Repeat only these lines, exactly: the first line of the data, the line containing "So enigmatic was", and every line between them. Pictures stay out.
Start of GIVEN DATA
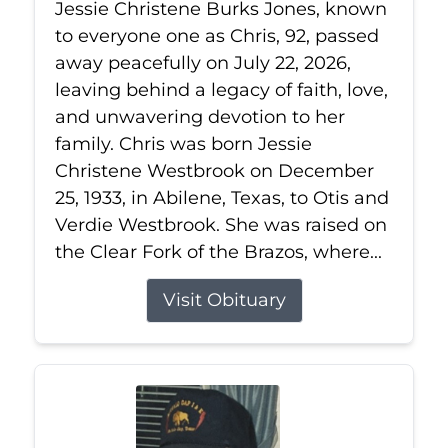
Jessie Christene Burks Jones, known
to everyone one as Chris, 92, passed
away peacefully on July 22, 2026,
leaving behind a legacy of faith, love,
and unwavering devotion to her
family. Chris was born Jessie
Christene Westbrook on December
25, 1933, in Abilene, Texas, to Otis and
Verdie Westbrook. She was raised on
the Clear Fork of the Brazos, where...
Visit Obituary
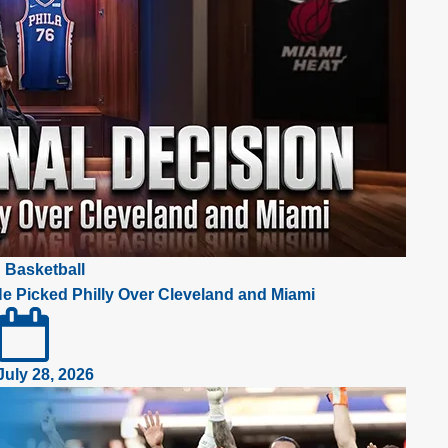
Basketball
e Picked Philly Over Cleveland and Miami
July 28, 2026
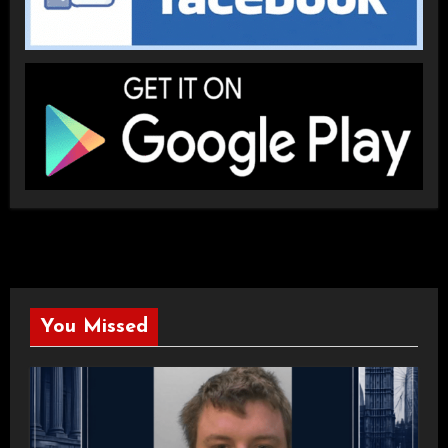
You Missed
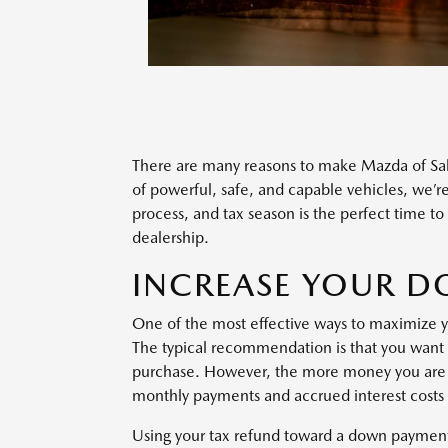
There are many reasons to make Mazda of S
of powerful, safe, and capable vehicles, we’re
process, and tax season is the perfect time t
dealership.
INCREASE YOUR 
One of the most effective ways to maximize y
The typical recommendation is that you want t
purchase. However, the more money you are 
monthly payments and accrued interest costs 
Using your tax refund toward a down payment t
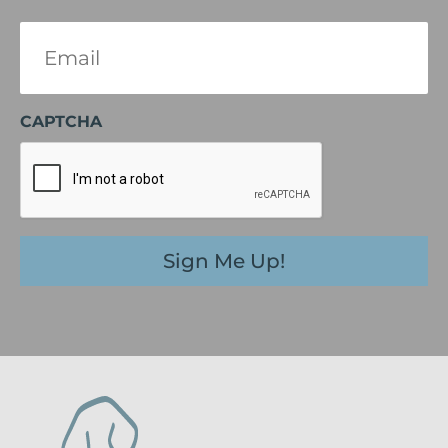
Email
(Required)
CAPTCHA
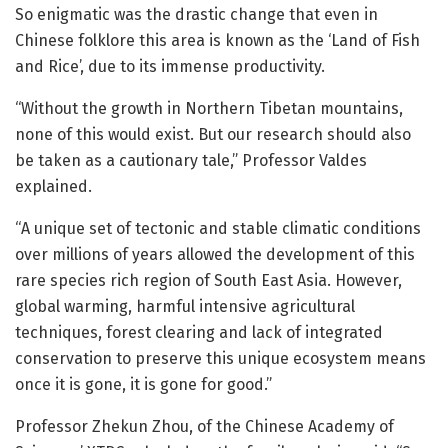
So enigmatic was the drastic change that even in
Chinese folklore this area is known as the ‘Land of Fish
and Rice’, due to its immense productivity.
“Without the growth in Northern Tibetan mountains,
none of this would exist. But our research should also
be taken as a cautionary tale,” Professor Valdes
explained.
“A unique set of tectonic and stable climatic conditions
over millions of years allowed the development of this
rare species rich region of South East Asia. However,
global warming, harmful intensive agricultural
techniques, forest clearing and lack of integrated
conservation to preserve this unique ecosystem means
once it is gone, it is gone for good.”
Professor Zhekun Zhou, of the Chinese Academy of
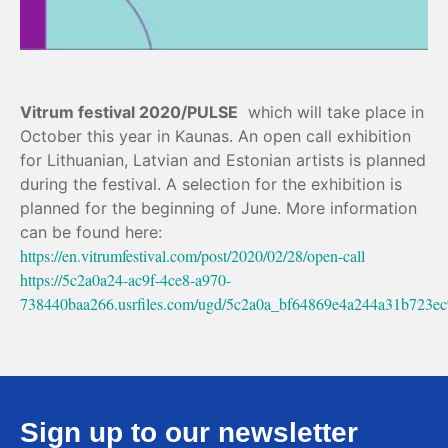
Vitrum festival 2020/PULSE
which will take place in
October this year in Kaunas.
An open call exhibition
for Lithuanian, Latvian and Estonian artists is planned
during the festival.
A selection for the exhibition is
planned for the beginning of June.
More information
can be found here:
https://en.vitrumfestival.com/post/2020/02/28/open-call
https://5c2a0a24-ac9f-4ce8-a970-
738440baa266.usrfiles.com/ugd/5c2a0a_bf64869e4a244a31b723ec
Sign up to our newsletter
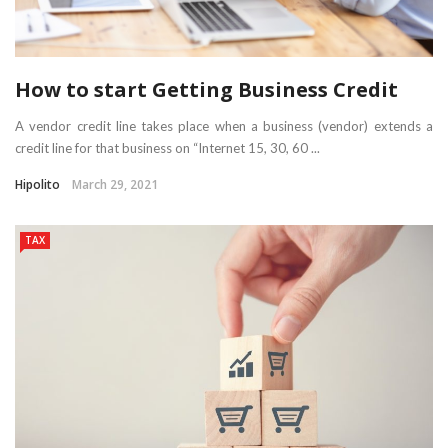
How to start Getting Business Credit
A vendor credit line takes place when a business (vendor) extends a
credit line for that business on “Internet 15, 30, 60 ...
Hipolito
March 29, 2021
TAX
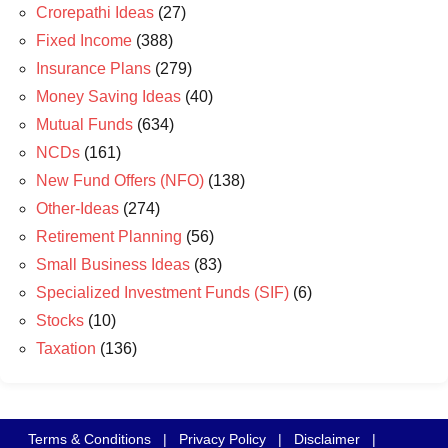
Crorepathi Ideas
(27)
Fixed Income
(388)
Insurance Plans
(279)
Money Saving Ideas
(40)
Mutual Funds
(634)
NCDs
(161)
New Fund Offers (NFO)
(138)
Other-Ideas
(274)
Retirement Planning
(56)
Small Business Ideas
(83)
Specialized Investment Funds (SIF)
(6)
Stocks
(10)
Taxation
(136)
Terms & Conditions
|
Privacy Policy
|
Disclaimer
|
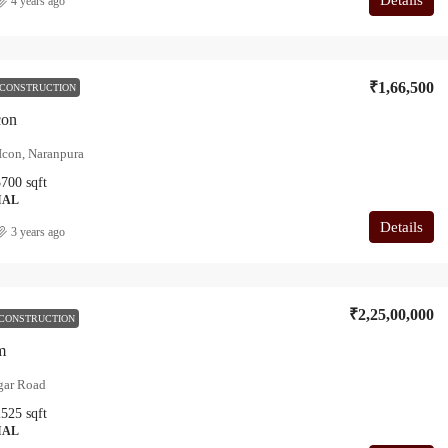
4 years ago
₹1,66,500
 CONSTRUCTION
con
Icon, Naranpura
3700
sqft
IAL
Details
3 years ago
₹2,25,00,000
CONSTRUCTION
m
gar Road
2525
sqft
IAL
End of GIVEN DATA
**RESULT**
Jessie Christene Burks Jones, known
to everyone one as Chris, 92, passed
away peacefully on July 22, 2026,
leaving behind a legacy of faith, love,
and unwavering devotion to her
family. Chris was born Jessie
Christene Westbrook on December
25, 1933, in Abilene, Texas, to Otis and
Verdie Westbrook. She was raised on
the Clear Fork of the Brazos, where...
Visit Obituary
Basketball
e Picked Philly Over Cleveland and Miami
July 28, 2026
You Missed
There are many reasons to make Mazda of S
of powerful, safe, and capable vehicles, we’re
process, and tax season is the perfect time t
dealership.
INCREASE YOUR 
One of the most effective ways to maximize y
The typical recommendation is that you want t
purchase. However, the more money you are 
monthly payments and accrued interest costs 
Using your tax refund toward a down payment t
Email
(Required)
CAPTCHA
So enigmatic was the drastic change that even in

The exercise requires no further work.